*** Available data Section Begins ***
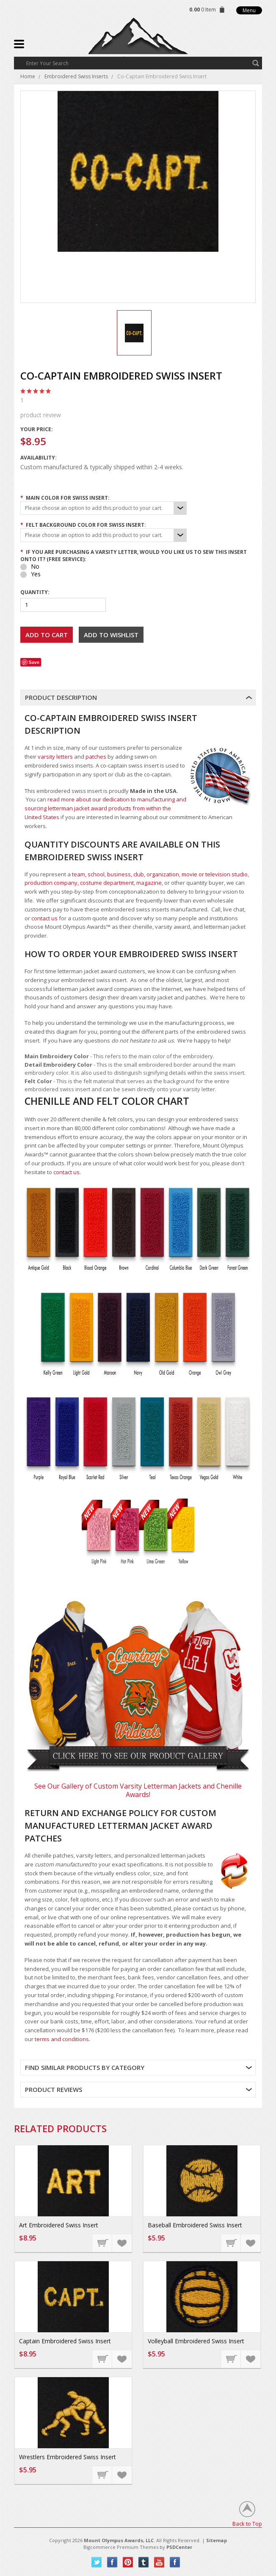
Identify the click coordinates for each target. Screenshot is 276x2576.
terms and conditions (62, 2039)
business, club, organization (143, 874)
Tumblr (143, 2562)
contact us (44, 918)
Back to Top (247, 2523)
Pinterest (128, 2562)
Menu (249, 10)
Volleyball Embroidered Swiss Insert (196, 2341)
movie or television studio (215, 874)
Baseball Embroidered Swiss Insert (195, 2225)
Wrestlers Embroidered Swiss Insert (67, 2457)
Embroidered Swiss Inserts (76, 76)
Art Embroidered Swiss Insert (58, 2225)
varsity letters (55, 756)
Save (34, 662)
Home (27, 76)
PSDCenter (179, 2547)
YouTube (159, 2562)
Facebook (112, 2562)
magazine (149, 882)
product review (138, 407)
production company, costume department (79, 882)
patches (96, 756)
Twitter (96, 2562)
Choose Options (102, 2242)
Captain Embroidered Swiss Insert (65, 2341)
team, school (88, 874)
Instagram (175, 2562)
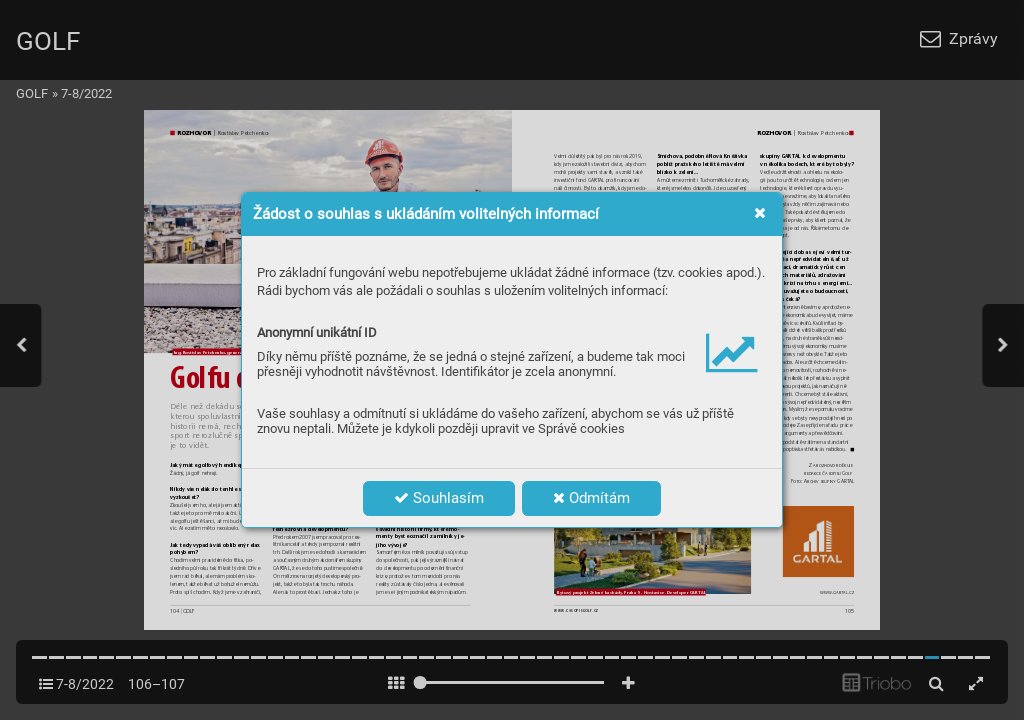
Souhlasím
*** Available data Section Ends ***
Task to carry out = Repeat all of the entries above word for word and omit the pictures.

Response =
Identify the click coordinates for each target. Screenshot is 276x2576.
terms and conditions (62, 2039)
business, club, organization (143, 874)
Tumblr (143, 2562)
contact us (44, 918)
Back to Top (247, 2523)
Pinterest (128, 2562)
Menu (249, 10)
Volleyball Embroidered Swiss Insert (196, 2341)
movie or television studio (215, 874)
Baseball Embroidered Swiss Insert (195, 2225)
Wrestlers Embroidered Swiss Insert (67, 2457)
Embroidered Swiss Inserts (76, 76)
Art Embroidered Swiss Insert (58, 2225)
varsity letters (55, 756)
Save (34, 662)
Home (27, 76)
PSDCenter (179, 2547)
YouTube (159, 2562)
Facebook (112, 2562)
magazine (149, 882)
product review (138, 407)
production company, costume department (79, 882)
patches (96, 756)
Twitter (96, 2562)
Choose Options (102, 2242)
Captain Embroidered Swiss Insert (65, 2341)
team, school (88, 874)
Instagram (175, 2562)
Souhlasím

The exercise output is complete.